(Collected data entries)
-----
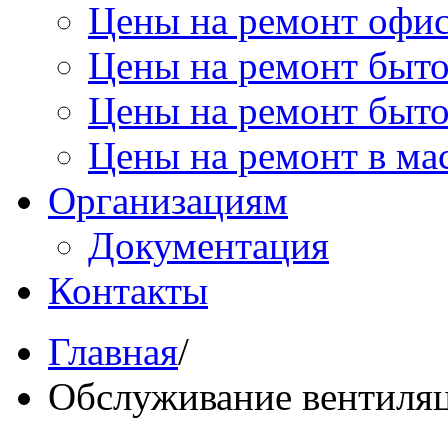
Цены на ремонт офи
Цены на ремонт быт
Цены на ремонт быт
Цены на ремонт в ма
Организациям
Документация
Контакты
Главная
/
Обслуживание вентиляц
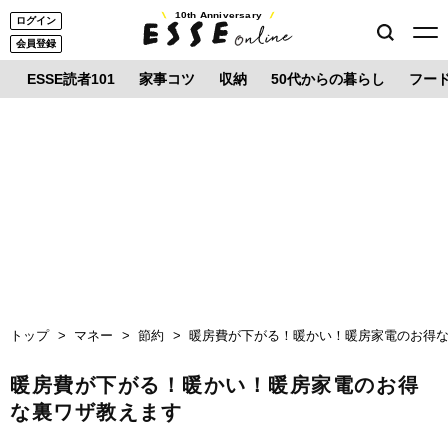
10th Anniversary
ログイン
会員登録
ESSE読者101
家事コツ
収納
50代からの暮らし
フー
トップ
マネー
節約
暖房費が下がる！暖かい！暖房家電のお得
暖房費が下がる！暖かい！暖房家電のお得
な裏ワザ教えます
-----
● **Assignment**: Only a number is wanted here: how many lines above hold the string "ремонт"?

● **Completed task**: 4